======== Task inputs

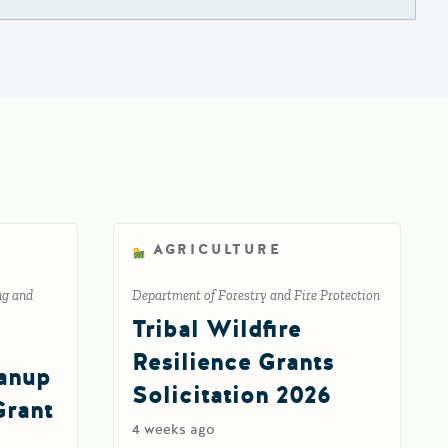
AGRICULTURE
ng and
Department of Forestry and Fire Protection
Tribal Wildfire
Resilience Grants
eanup
Solicitation 2026
Grant
4 weeks ago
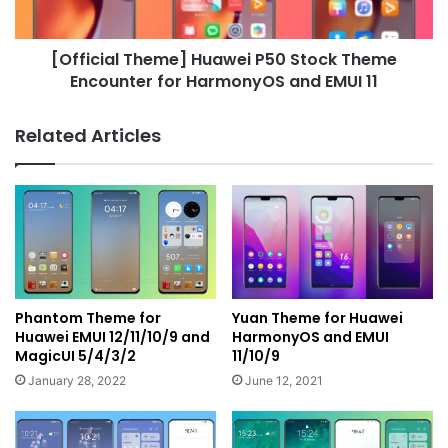
for
HarmonyOS
[Official Theme] Huawei P50 Stock Theme
and
EMUI
Encounter for HarmonyOS and EMUI 11
11
Related Articles
Phantom Theme for
Yuan Theme for Huawei
Huawei EMUI 12/11/10/9 and
HarmonyOS and EMUI
MagicUI 5/4/3/2
11/10/9
January 28, 2022
June 12, 2021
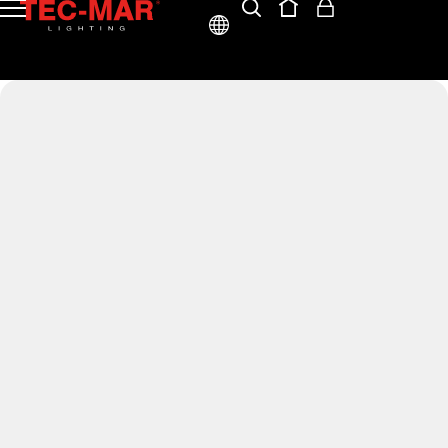
ENG
ITA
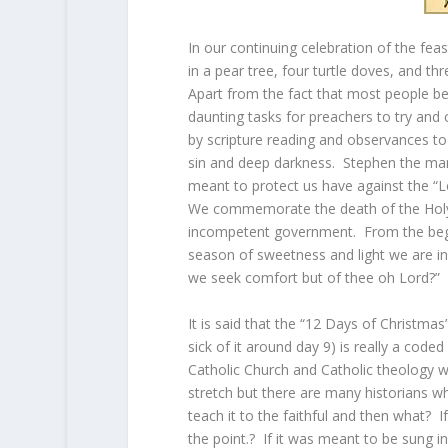
In our continuing celebration of the fea
in a pear tree, four turtle doves, and thr
Apart from the fact that most people be
daunting tasks for preachers to try and
by scripture reading and observances to a
sin and deep darkness. Stephen the mar
meant to protect us have against the “Lo
We commemorate the death of the Holy
incompetent government. From the begi
season of sweetness and light we are in
we seek comfort but of thee oh Lord?”
It is said that the “12 Days of Christmas”
sick of it around day 9) is really a co
Catholic Church and Catholic theology 
stretch but there are many historians wh
teach it to the faithful and then what? I
the point.? If it was meant to be sung 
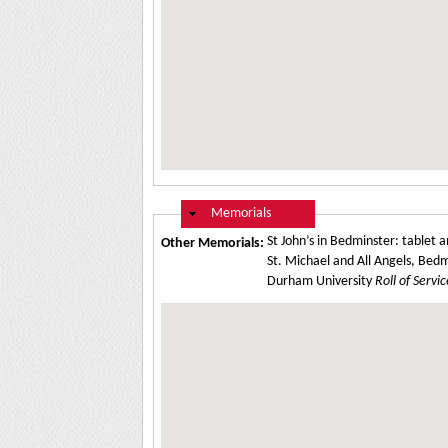
Hide
Memorials
St John’s in Bedminster: table
Other Memorials:
St. Michael and All Angels, Bedm
Durham University
Roll of Servic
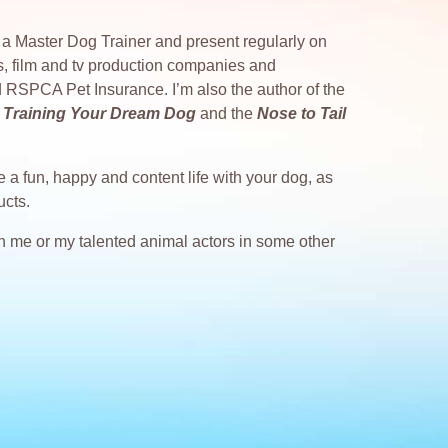
as a Master Dog Trainer and present regularly on
s, film and tv production companies and
 RSPCA Pet Insurance. I’m also the author of the
 to Training Your Dream Dog
and the
Nose to Tail
 a fun, happy and content life with your dog, as
ucts.
ith me or my talented animal actors in some other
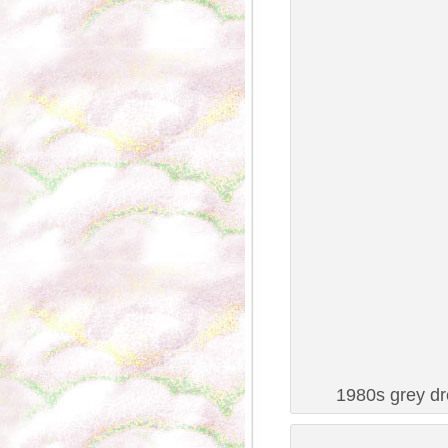
1980s grey dr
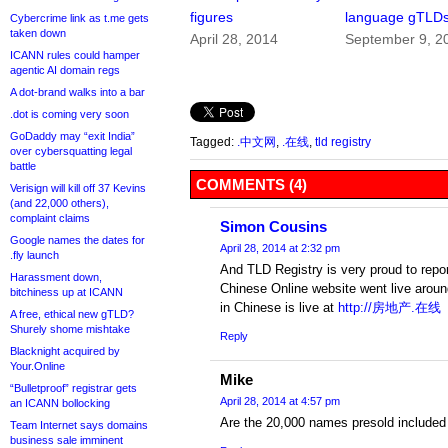
figures
language gTLD
Cybercrime link as t.me gets
taken down
April 28, 2014
September 9, 2
ICANN rules could hamper
agentic AI domain regs
A dot-brand walks into a bar
.dot is coming very soon
GoDaddy may “exit India”
Tagged:
.中文网
,
.在线
,
tld registry
over cybersquatting legal
battle
COMMENTS (4)
Verisign will kill off 37 Kevins
(and 22,000 others),
complaint claims
Simon Cousins
Google names the dates for
April 28, 2014 at 2:32 pm
.fly launch
And TLD Registry is very proud to repor
Harassment down,
Chinese Online website went live around
bitchiness up at ICANN
in Chinese is live at
http://房地产.在线
A free, ethical new gTLD?
Shurely shome mishtake
Reply
Blacknight acquired by
Your.Online
Mike
“Bulletproof” registrar gets
April 28, 2014 at 4:57 pm
an ICANN bollocking
Are the 20,000 names presold included 
Team Internet says domains
business sale imminent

================

▶ **Task brief**
Search the data for "around". Copy every matching line.

▶ **Solution**
sick of it around day 9) is really a co
Chinese Online website went live around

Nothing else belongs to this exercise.